APSIMInitiative / ApsimX

ApsimX is the next generation of APSIM
http://www.apsim.info
Other
130 stars 160 forks source link

Number of canopy layers is always 1 #3112

Closed BrianCollinss closed 5 years ago

BrianCollinss commented 5 years ago

State variables 'numNodes' and 'numLayers' are always 2 and 1, respectively. I see that in the private method 'DefineLayers' in MicroClimateZone.cs, 'numNodes' starts at 1 on all days. Is this intentional? Should the crop be considered as a single-layered canopy or I am missing some part of the theories?

BrianCollinss commented 5 years ago

@hol430 Hi Drew. By any chance, did you manage to have a look at this? I am working on a photosynthesis model based on a multi-layered canopy. But I am not sure if this works properly and I was not sure what happens if I change it as most of my commits fail to be built. And it seems very important to have the crop architecture simulated correctly. Cheers.

hol430 commented 5 years ago

When you say your code is failing to be built, do you mean the code in one of your pull requests, or the code on your local machine which you've written to address this issue?

BrianCollinss commented 5 years ago

I don't have any problem compiling the code on my Laptop. But most of the times my code cannot be compiled by Jenkins. You can see my last pull request, for instance. https://github.com/APSIMInitiative/ApsimX/pull/3102

hol430 commented 5 years ago

Yeah, there's been an issue with Jenkins over the last few weeks which has caused it to fail to compile sometimes. Not sure what caused it, and to be honest I don't think I've actually fixed it, but the last dozen or so builds don't seem to have been affected by it.

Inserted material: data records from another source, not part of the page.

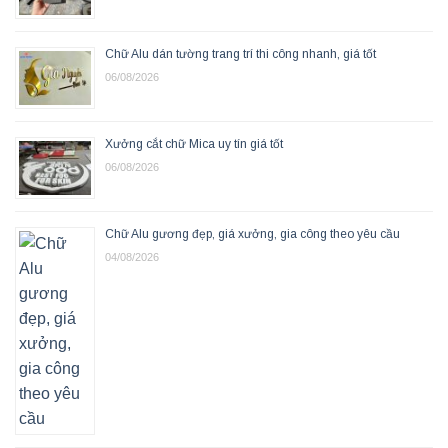
Chữ Alu dán tường trang trí thi công nhanh, giá tốt
06/08/2026
Xưởng cắt chữ Mica uy tín giá tốt
06/08/2026
Chữ Alu gương đẹp, giá xưởng, gia công theo yêu cầu
04/08/2026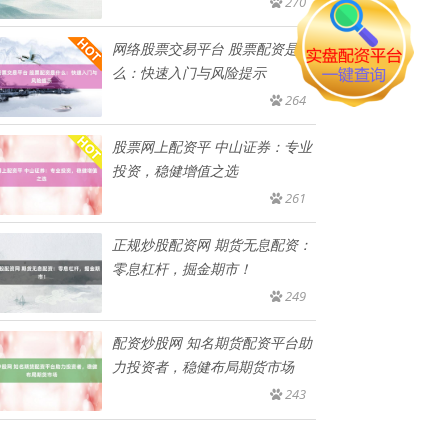
270
网络股票交易平台 股票配资是什
么：快速入门与风险提示
264
股票网上配资平 中山证券：专业
投资，稳健增值之选
261
正规炒股配资网 期货无息配资：
零息杠杆，掘金期市！
249
配资炒股网 知名期货配资平台助
力投资者，稳健布局期货市场
243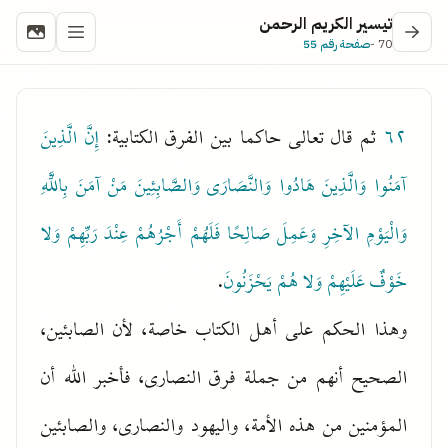
تيسير الكريم الرحمن
70 -
صفحة رقم 55
٦٢
ثم قال تعالى حاكما بين الفرق الكتابية:
إِنَّ الَّذِينَ
آمَنُوا وَالَّذِينَ هَادُوا وَالنَّصَارَى وَالصَّابِئِينَ مَنْ آمَنَ بِاللَّهِ
وَالْيَوْمِ الآخِرِ وَعَمِلَ صَالِحًا فَلَهُمْ أَجْرُهُمْ عِنْدَ رَبِّهِمْ وَلا
خَوْفٌ عَلَيْهِمْ وَلا هُمْ يَحْزَنُونَ
.
وهذا الحكم على أهل الكتاب خاصة، لأن الصابئين،
الصحيح أنهم من جملة فرق النصارى، فأخبر الله أن
المؤمنين من هذه الأمة، واليهود والنصارى، والصابئين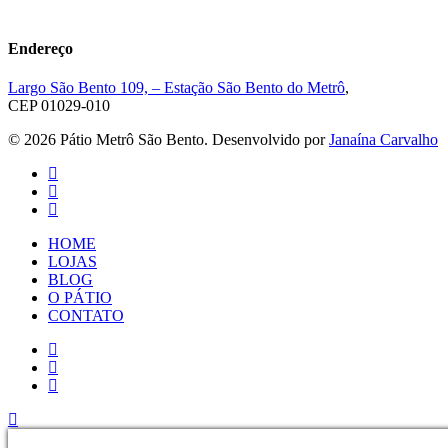
Endereço
Largo São Bento 109, – Estação São Bento do Metrô
,
CEP 01029-010
© 2026 Pátio Metrô São Bento. Desenvolvido por
Janaína Carvalho
facebook
youtube
instagram
Close
HOME
Menu
LOJAS
BLOG
O PÁTIO
CONTATO
facebook
youtube
instagram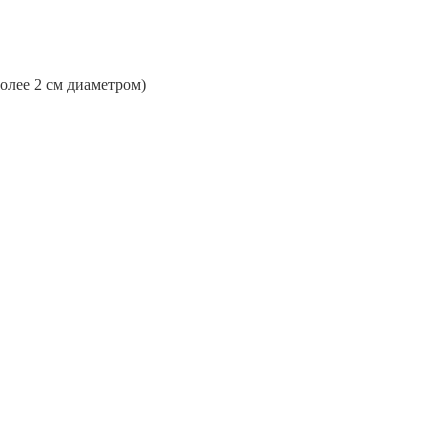
более 2 см диаметром)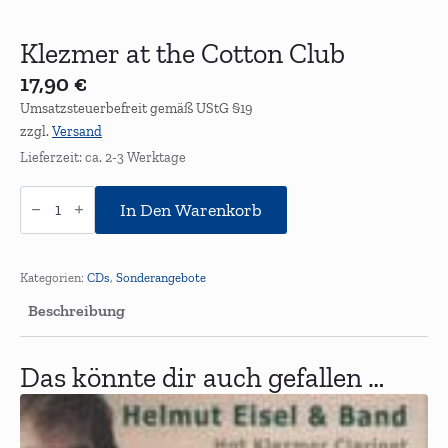
Klezmer at the Cotton Club
17,90
€
Umsatzsteuerbefreit gemäß UStG §19
zzgl.
Versand
Lieferzeit: ca. 2-3 Werktage
Klezmer
at
In Den Warenkorb
the
Cotton
Club
Menge
Kategorien:
CDs
,
Sonderangebote
Beschreibung
Das könnte dir auch gefallen …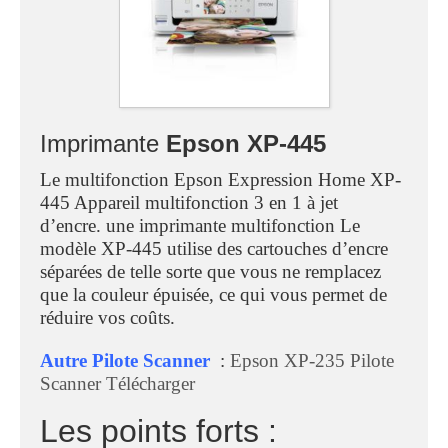
Imprimante
Epson XP-445
Le multifonction Epson Expression Home XP-
445 Appareil multifonction 3 en 1 à jet
d’encre. une imprimante multifonction Le
modèle XP-445 utilise des cartouches d’encre
séparées de telle sorte que vous ne remplacez
que la couleur épuisée, ce qui vous permet de
réduire vos coûts.
Autre Pilote Scanner
:
Epson XP-235 Pilote
Scanner Télécharger
Les points forts :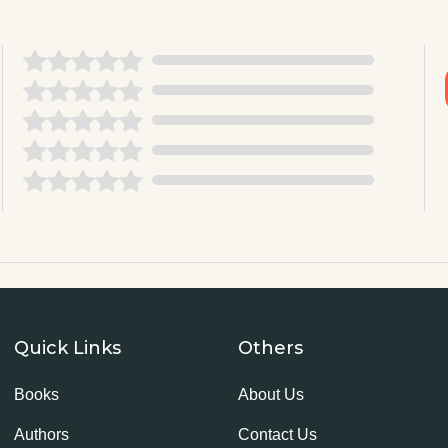
Quick Links
Others
Books
About Us
Authors
Contact Us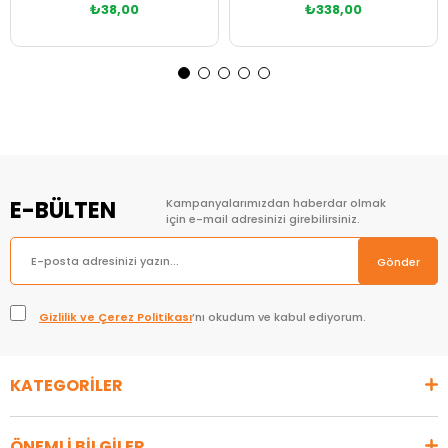
₺38,00
₺338,00
Sepete Ekle
Sepete Ekle
E-BÜLTEN
Kampanyalarımızdan haberdar olmak
için e-mail adresinizi girebilirsiniz.
Gönder
Gizlilik ve Çerez Politikası
’nı okudum ve kabul ediyorum.
KATEGORİLER
ÖNEMLİ BİLGİLER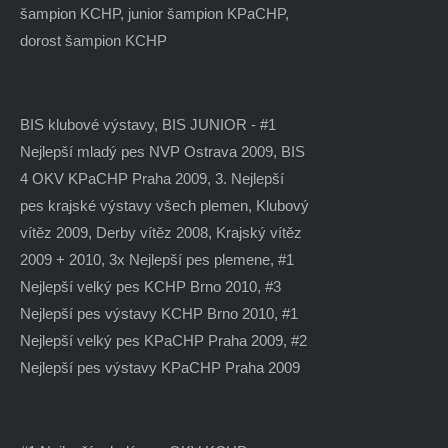
šampion KCHP, junior šampion KPaCHP,
dorost šampion KCHP
BIS klubové výstavy, BIS JUNIOR - #1
Nejlepší mladý pes NVP Ostrava 2009, BIS
4 OKV KPaCHP Praha 2009, 3. Nejlepší
pes krajské výstavy všech plemen, Klubový
vítěz 2009, Derby vítěz 2008, Krajský vítěz
2009 + 2010, 3x Nejlepší pes plemene, #1
Nejlepší velký pes KCHP Brno 2010, #3
Nejlepší pes výstavy KCHP Brno 2010, #1
Nejlepší velký pes KPaCHP Praha 2009, #2
Nejlepší pes výstavy KPaCHP Praha 2009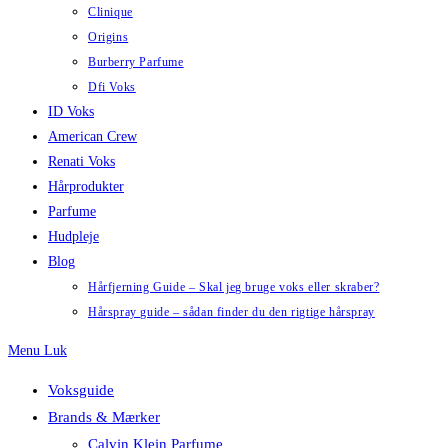
Clinique
Origins
Burberry Parfume
Dfi Voks
ID Voks
American Crew
Renati Voks
Hårprodukter
Parfume
Hudpleje
Blog
Hårfjerning Guide – Skal jeg bruge voks eller skraber?
Hårspray guide – sådan finder du den rigtige hårspray
Menu
Luk
Voksguide
Brands & Mærker
Calvin Klein Parfume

Either way, #3102 compiled fine, but it encountered some runtime errors in the soil nitrogen patchiness validation set located under ApsimX\Tests\Simulation\SoilNitrogenPatch\:

Growth and tissue turnover resulted in loss of mass balance for roots

If you run this file on your computer you should be able to reproduce the problem.

BrianCollinss commented 5 years ago

Thanks @hol430 . And do you have any idea why the number of canopy layers is kept at one?

hol430 commented 5 years ago

I have no idea why it's kept at 1, but I've sent @hut104 an email pointing him to this issue. He's muted all github notifications so unfortunately there's no way to get his attention via github.

BrianCollinss commented 5 years ago

@byzheng hi Bangyou. Do you have any comment on this issue?

hut104 commented 5 years ago

Hi, I think you may be referring to the code in ///

Break the combined Canopy into layers private void DefineLayers() ... Each day will have a different set of layers depending on the heights of each canopy. If the canopies are the same height you may only have one layer. If they are different heights you are likely to have 2-3 layers even if each canopy itself is a single layer due to differences in overlapping leaf layers. If canopies themselves have more than one layer then this is accentuated. numNodes simply starts at one because that's the start of the count. Nodes are the top or bottom of a layer, and so a single layered plant canopy will have 2 nodes (ie one top and one bottom) for 1 layer. You will have different numbers for other configurations.

BrianCollinss commented 5 years ago

Hi @hut104

Thanks for the response. And yes, that is the part of the code I was referring to.

I thought each canopy was supposed to have multiple layers. If this is not the case, please ignore what follows. And sorry if I am not making any sense as I am not aware of the idea behind the code.

Otherwise, there are couple of things:

double HeightMetres = Math.Round(Canopies[compNo].Canopy.Height, 5) / 1000.0; double DepthMetres = Math.Round(Canopies[compNo].Canopy.Depth, 5) / 1000.0; double canopyBase = HeightMetres - DepthMetres; if (Array.IndexOf(nodes, HeightMetres) == -1) { nodes[numNodes] = HeightMetres; numNodes = numNodes + 1; } if (Array.IndexOf(nodes, canopyBase) == -1) { nodes[numNodes] = canopyBase; numNodes = numNodes + 1; }

canopy layer

hut104 commented 5 years ago

The rounding is simply to avoid having thin layers of no consequence affecting the model (e.g. if you have two canopies that are 0.1mm different in height you would have a layer of that thickness at the top. So we use rounding to effectively set a lower limit for canopy layer thickness (and to avoid issues with comparing equality for floats). We start counting each day because numnodes is the number of canopy tops and bottoms. If you always have one canopy every day, and that canopy only has one layer (as most crop models do) then you will always end up with two nodes (top and bottom) for one layer. If you are looking to have a multi-layered canopy, we would need to pass that information to micromet via some sort of more complex type. We haven't implemented this in NextGen because till now no crop has sought to have layered canopies.

BrianCollinss commented 5 years ago

Thanks a lot @hut104 . Quite informative.